The row reading Filter: (deleted_at IS NULL) indicates there was an extra filtering step that removed over 44k rows in our example data set.

Using a rudimentary synthetic benchmark, I was able to increase query performance from 170 ms to 75 ms. Naturally, it doesn’t mean your app will be able to reap comparable benefits. The point is there’s much room for improvement if you attack the problem with the right tools.

Using active_record_doctor

It’s easy to mistakenly create a full index on a table using deletion timestamps. That’s why I added a check to active_record_doctor that ensure all indexes on such tables are manually reviewed. The decision whether to create a full or partial index requires judgment and cannot be automated. Fortunately, automation can bring such cases to developer’s attention and let him decide on a case-by-case basis.
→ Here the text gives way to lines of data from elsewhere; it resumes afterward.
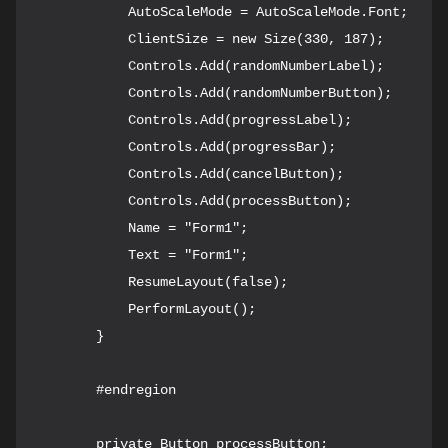
            AutoScaleMode = AutoScaleMode.Font;

            ClientSize = new Size(330, 187);

            Controls.Add(randomNumberLabel);

            Controls.Add(randomNumberButton);

            Controls.Add(progressLabel);

            Controls.Add(progressBar);

            Controls.Add(cancelButton);

            Controls.Add(processButton);

            Name = "Form1";

            Text = "Form1";

            ResumeLayout(false);

            PerformLayout();

        }

        #endregion

        private Button processButton;
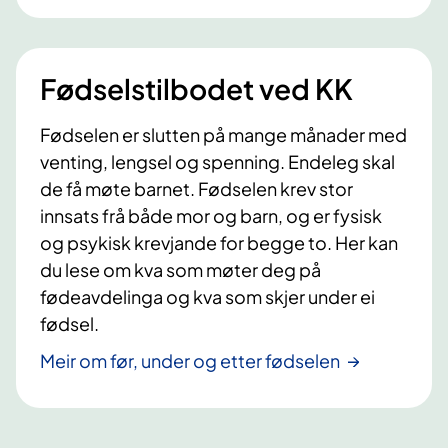
Fødselstilbodet ved KK
Fødselen er slutten på mange månader med
venting, lengsel og spenning. Endeleg skal
de få møte barnet. Fødselen krev stor
innsats frå både mor og barn, og er fysisk
og psykisk krevjande for begge to. Her kan
du lese om kva som møter deg på
fødeavdelinga og kva som skjer under ei
fødsel.
Meir om før, under og etter fødselen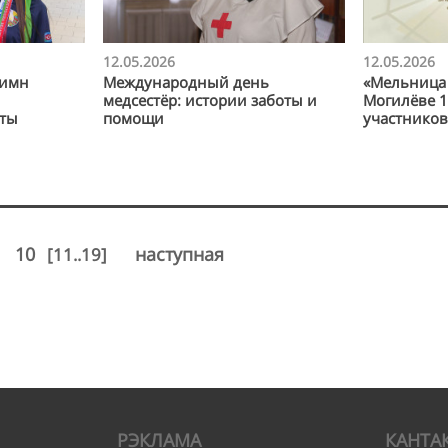
12.05.2026
12.05.2026
гимн
Международный день
«Мельница 
медсестёр: истории заботы и
Могилёве 1
рты
помощи
участнико
10
наступная
[11..19]
РЭКЛАМА
КАНТА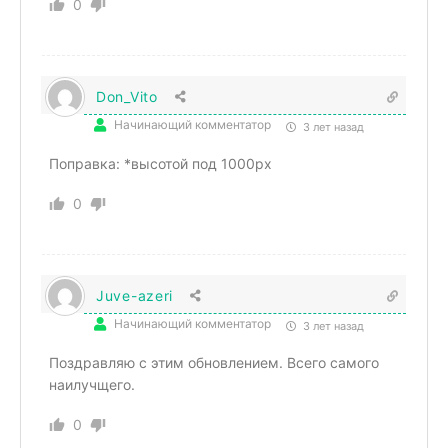
0
Don_Vito
Начинающий комментатор
3 лет назад
Поправка: *высотой под 1000px
0
Juve-azeri
Начинающий комментатор
3 лет назад
Поздравляю с этим обновлением. Всего самого
наилучщего.
0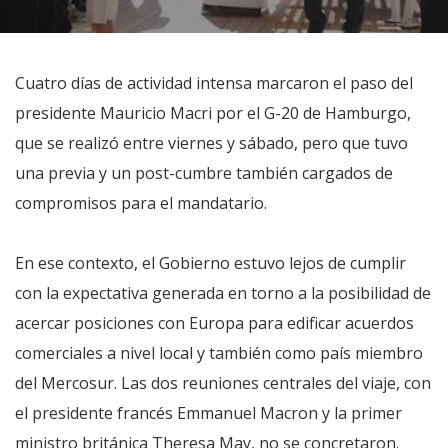
Cuatro días de actividad intensa marcaron el paso del
presidente Mauricio Macri por el G-20 de Hamburgo,
que se realizó entre viernes y sábado, pero que tuvo
una previa y un post-cumbre también cargados de
compromisos para el mandatario.
En ese contexto, el Gobierno estuvo lejos de cumplir
con la expectativa generada en torno a la posibilidad de
acercar posiciones con Europa para edificar acuerdos
comerciales a nivel local y también como país miembro
del Mercosur. Las dos reuniones centrales del viaje, con
el presidente francés Emmanuel Macron y la primer
ministro británica Theresa May, no se concretaron.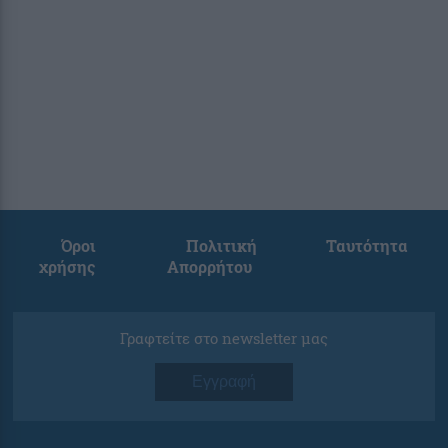
Όροι
Πολιτική
Ταυτότητα
χρήσης
Απορρήτου
Γραφτείτε στο newsletter μας
Εγγραφή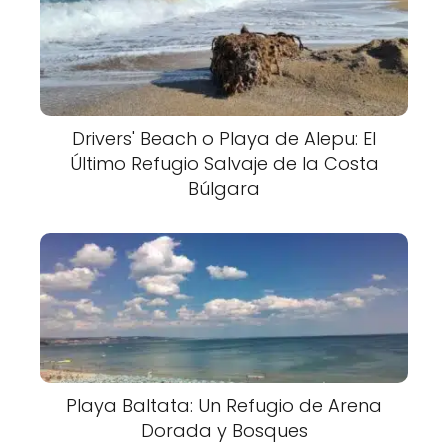
Drivers' Beach o Playa de Alepu: El
Último Refugio Salvaje de la Costa
Búlgara
Playa Baltata: Un Refugio de Arena
Dorada y Bosques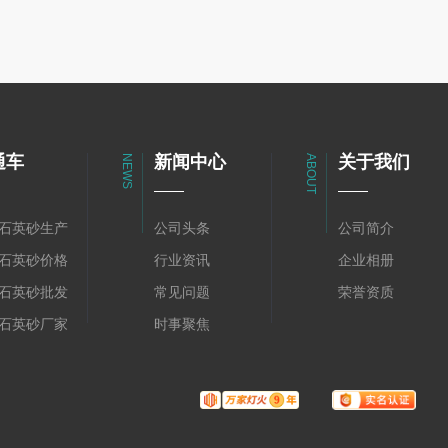
通车
新闻中心
关于我们
NEWS
ABOUT
石英砂生产
公司头条
公司简介
石英砂价格
行业资讯
企业相册
石英砂批发
常见问题
荣誉资质
石英砂厂家
时事聚焦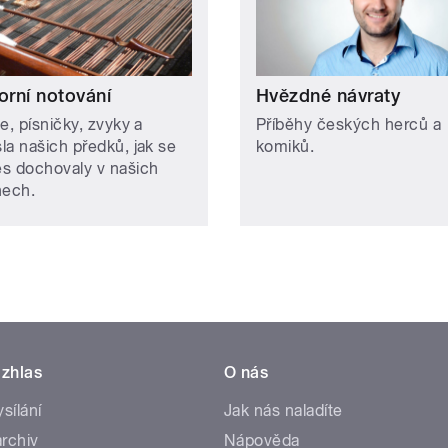
orní notování
Hvězdné návraty
e, písničky, zvyky a
Příběhy českých herců a
la našich předků, jak se
komiků.
s dochovaly v našich
nech.
zhlas
O nás
ysílání
Jak nás naladíte
rchiv
Nápověda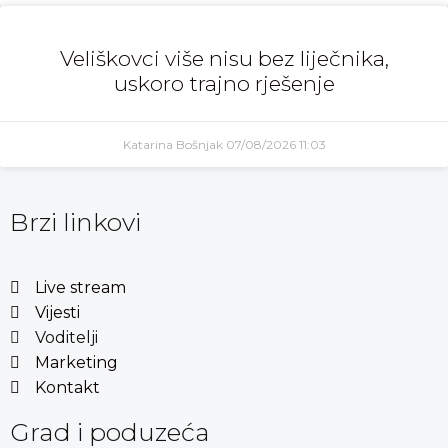
Veliškovci više nisu bez liječnika,
uskoro trajno rješenje
Katarina Bošnjak
07/08/2026
11:03
Brzi linkovi
Live stream
Vijesti
Voditelji
Marketing
Kontakt
Grad i poduzeća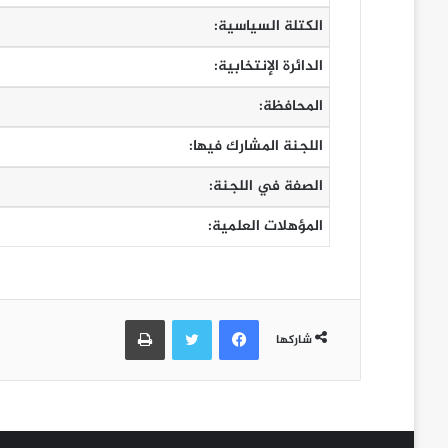
الكتلة السياسية:
الدائرة الإنتخابية:
المحافظة:
اللجنة المشارك فيها:
الصفة في اللجنة:
المؤهلات العلمية:
فيسبوك
تويتر
طباعة
شاركها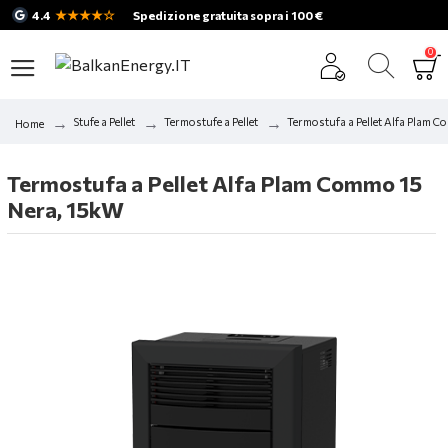
★★★★☆
4.4
Spedizione gratuita sopra i 100 €
0
Stufe a Pellet
Termostufe a Pellet
Termostufa a Pellet Alfa Plam 
Home
Termostufa a Pellet Alfa Plam Commo 15
Nera, 15kW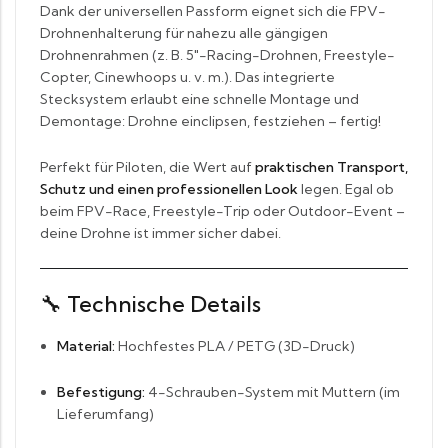
Dank der universellen Passform eignet sich die FPV-
Drohnenhalterung für nahezu alle gängigen
Drohnenrahmen (z. B. 5″-Racing-Drohnen, Freestyle-
Copter, Cinewhoops u. v. m.). Das integrierte
Stecksystem erlaubt eine schnelle Montage und
Demontage: Drohne einclipsen, festziehen – fertig!
Perfekt für Piloten, die Wert auf
praktischen Transport,
Schutz und einen professionellen Look
legen. Egal ob
beim FPV-Race, Freestyle-Trip oder Outdoor-Event –
deine Drohne ist immer sicher dabei.
🔧
Technische Details
Material:
Hochfestes PLA / PETG (3D-Druck)
Befestigung:
4-Schrauben-System mit Muttern (im
Lieferumfang)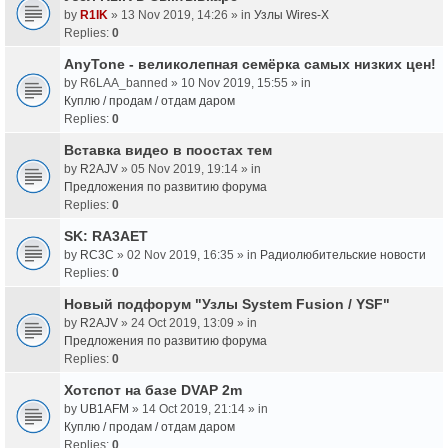
by
R1IK
» 13 Nov 2019, 14:26 » in
Узлы Wires-X
Replies:
0
AnyTone - великолепная семёрка самых низких цен!
by
R6LAA_banned
» 10 Nov 2019, 15:55 » in
Куплю / продам / отдам даром
Replies:
0
Вставка видео в поостах тем
by
R2AJV
» 05 Nov 2019, 19:14 » in
Предложения по развитию форума
Replies:
0
SK: RA3AET
by
RC3C
» 02 Nov 2019, 16:35 » in
Радиолюбительские новости
Replies:
0
Новый подфорум "Узлы System Fusion / YSF"
by
R2AJV
» 24 Oct 2019, 13:09 » in
Предложения по развитию форума
Replies:
0
Хотспот на базе DVAP 2m
by
UB1AFM
» 14 Oct 2019, 21:14 » in
Куплю / продам / отдам даром
Replies:
0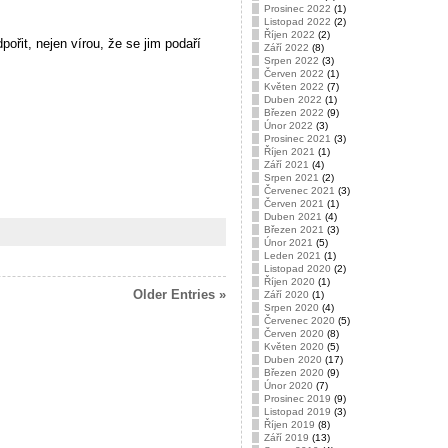
Prosinec 2022
(1)
Listopad 2022
(2)
Říjen 2022
(2)
řit, nejen vírou, že se jim podaří
Září 2022
(8)
Srpen 2022
(3)
Červen 2022
(1)
Květen 2022
(7)
Duben 2022
(1)
Březen 2022
(9)
Únor 2022
(3)
Prosinec 2021
(3)
Říjen 2021
(1)
Září 2021
(4)
Srpen 2021
(2)
Červenec 2021
(3)
Červen 2021
(1)
Duben 2021
(4)
Březen 2021
(3)
Únor 2021
(5)
Leden 2021
(1)
Listopad 2020
(2)
Říjen 2020
(1)
Older Entries »
Září 2020
(1)
Srpen 2020
(4)
Červenec 2020
(5)
Červen 2020
(8)
Květen 2020
(5)
Duben 2020
(17)
Březen 2020
(9)
Únor 2020
(7)
Prosinec 2019
(9)
Listopad 2019
(3)
Říjen 2019
(8)
Září 2019
(13)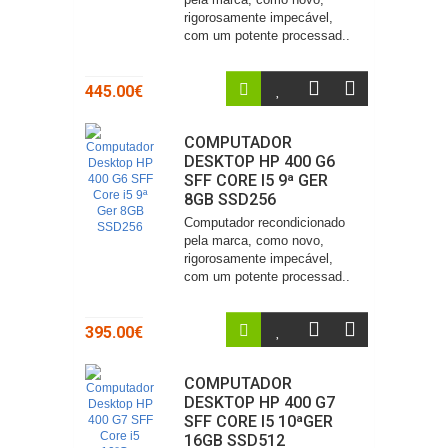
rigorosamente impecável,
com um potente processad..
445.00€
COMPUTADOR
DESKTOP HP 400 G6
SFF CORE I5 9ª GER
8GB SSD256
Computador recondicionado
pela marca, como novo,
rigorosamente impecável,
com um potente processad..
395.00€
COMPUTADOR
DESKTOP HP 400 G7
SFF CORE I5 10ªGER
16GB SSD512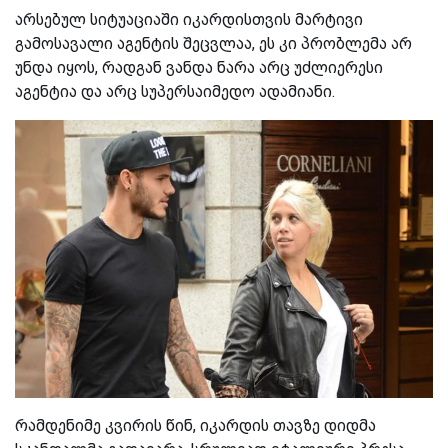
არსებულ სიტუაციაში იკარდისთვის მარტივი
გამოსავალი აგენტის შეცვლაა, ეს კი პრობლემა არ
უნდა იყოს, რადგან ვანდა ნარა არც უძლიერესი
აგენტია და არც სუპერსაიმედო ადამიანი.
რამდენიმე კვირის წინ, იკარდის თავზე დიდმა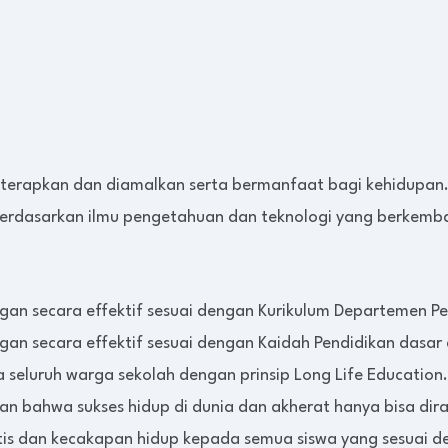
iterapkan dan diamalkan serta bermanfaat bagi kehidupan
berdasarkan ilmu pengetahuan dan teknologi yang berkemb
n secara effektif sesuai dengan Kurikulum Departemen Pe
gan secara effektif sesuai dengan Kaidah Pendidikan das
eluruh warga sekolah dengan prinsip Long Life Education.
 bahwa sukses hidup di dunia dan akherat hanya bisa dira
tis dan kecakapan hidup kepada semua siswa yang sesuai d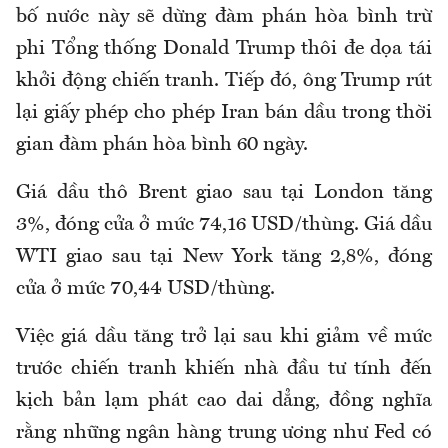
bố nước này sẽ dừng đàm phán hòa bình trừ
phi Tổng thống Donald Trump thôi đe dọa tái
khởi động chiến tranh. Tiếp đó, ông Trump rút
lại giấy phép cho phép Iran bán dầu trong thời
gian đàm phán hòa bình 60 ngày.
Giá dầu thô Brent giao sau tại London tăng
3%, đóng cửa ở mức 74,16 USD/thùng. Giá dầu
WTI giao sau tại New York tăng 2,8%, đóng
cửa ở mức 70,44 USD/thùng.
Việc giá dầu tăng trở lại sau khi giảm về mức
trước chiến tranh khiến nhà đầu tư tính đến
kịch bản lạm phát cao dai dẳng, đồng nghĩa
rằng những ngân hàng trung ương như Fed có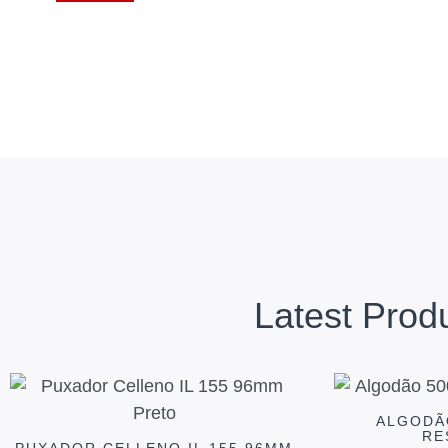
Latest Prod
ALGODÃ
RE
PUXADOR CELLENO IL 155 96MM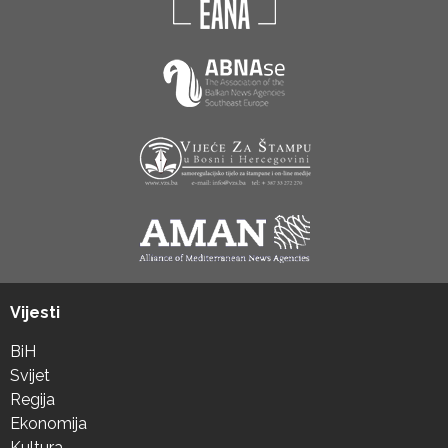
Vijesti
BiH
Svijet
Regija
Ekonomija
Kultura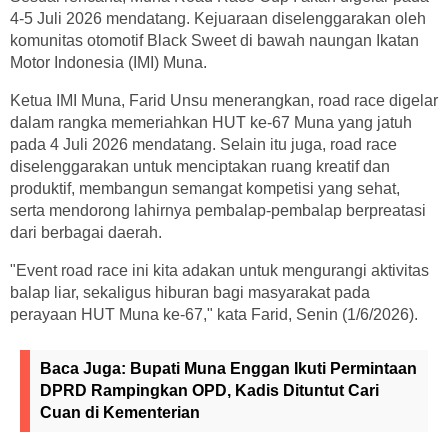
4-5 Juli 2026 mendatang. Kejuaraan diselenggarakan oleh
komunitas otomotif Black Sweet di bawah naungan Ikatan
Motor Indonesia (IMI) Muna.
Ketua IMI Muna, Farid Unsu menerangkan, road race digelar
dalam rangka memeriahkan HUT ke-67 Muna yang jatuh
pada 4 Juli 2026 mendatang. Selain itu juga, road race
diselenggarakan untuk menciptakan ruang kreatif dan
produktif, membangun semangat kompetisi yang sehat,
serta mendorong lahirnya pembalap-pembalap berpreatasi
dari berbagai daerah.
"Event road race ini kita adakan untuk mengurangi aktivitas
balap liar, sekaligus hiburan bagi masyarakat pada
perayaan HUT Muna ke-67," kata Farid, Senin (1/6/2026).
Baca Juga:
Bupati Muna Enggan Ikuti Permintaan
DPRD Rampingkan OPD, Kadis Dituntut Cari
Cuan di Kementerian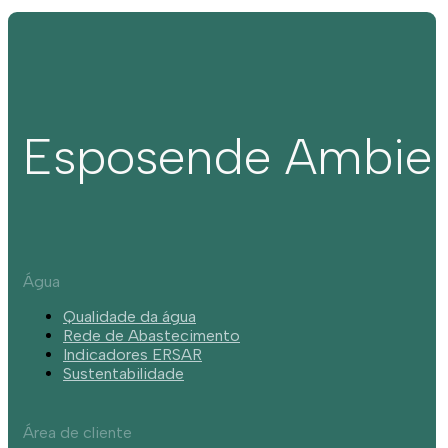
Esposende Ambie
Água
Qualidade da água
Rede de Abastecimento
Indicadores ERSAR
Sustentabilidade
Área de cliente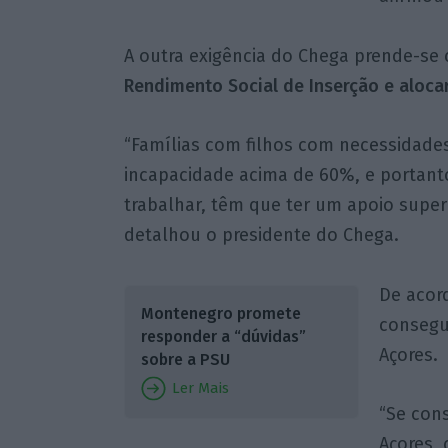
A outra exigência do Chega prende-se 
Rendimento Social de Inserção e aloca
“Famílias com filhos com necessidade
incapacidade acima de 60%, e portan
trabalhar, têm que ter um apoio superi
detalhou o presidente do Chega.
De acor
Montenegro promete
consegui
responder a “dúvidas”
Açores.
sobre a PSU
Ler Mais
“Se con
Açores,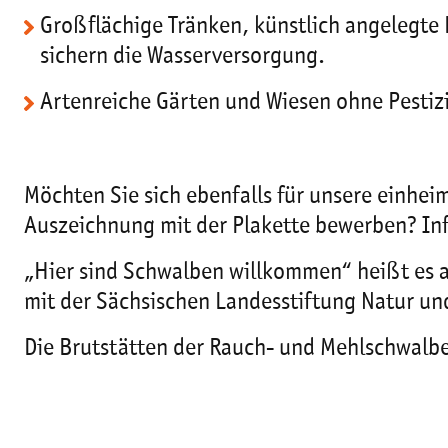
Großflächige Tränken, künstlich angelegte
sichern die Wasserversorgung.
Artenreiche Gärten und Wiesen ohne Pestizi
Möchten Sie sich ebenfalls für unsere einhei
Auszeichnung mit der Plakette bewerben? Inf
„Hier sind Schwalben willkommen“ heißt es 
mit der Sächsischen Landesstiftung Natur u
Die Brutstätten der Rauch- und Mehlschwalbe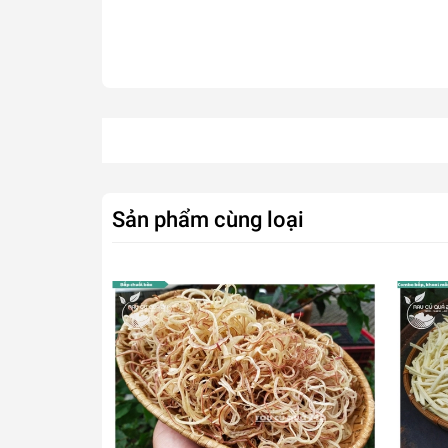
Sản phẩm cùng loại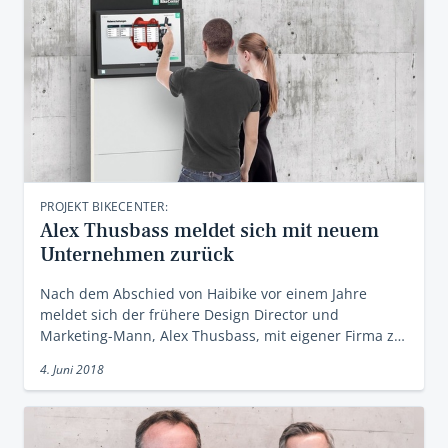
PROJEKT BIKECENTER:
Alex Thusbass meldet sich mit neuem
Unternehmen zurück
Nach dem Abschied von Haibike vor einem Jahre
meldet sich der frühere Design Director und
Marketing-Mann, Alex Thusbass, mit eigener Firma z…
4. Juni 2018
If you use Active Record then you can install active_record_doctor and then run:

bundle exec rake active_record_doctor:unindexed_deleted_at

The output will look like this:

consider adding `WHERE deleted_at IS NULL` to job_ads_description_ft_idx - a partial index can speed lookups of soft-deletable models

You should then decide whether the indicated indexes should be converted into partial indexes. If not, you should ignore them via the .active_record_doctor configuration file:

ActiveRecordDoctor.configure do
  detector :unindexed_deleted_at,
    ignore_indexes: ["job_ads_description_ft_idx"]
end

Rerunning active_record_doctor should not report that index again.

Closing Thoughts

Deletion timestamps (but also deletion flags) are used frequently without taking their performance implications into account. And that’s understandable as it’s unrealistic to expect developers to take all potential side effects of schema changes in systems comprised of hundreds of tables. Fortunately, a little bit of automation can greatly increase awareness and help to identify performance pitfalls before they hit production.

If you use Active Record (with or without Ruby on Rails), I recommend you give active_record_doctor a try.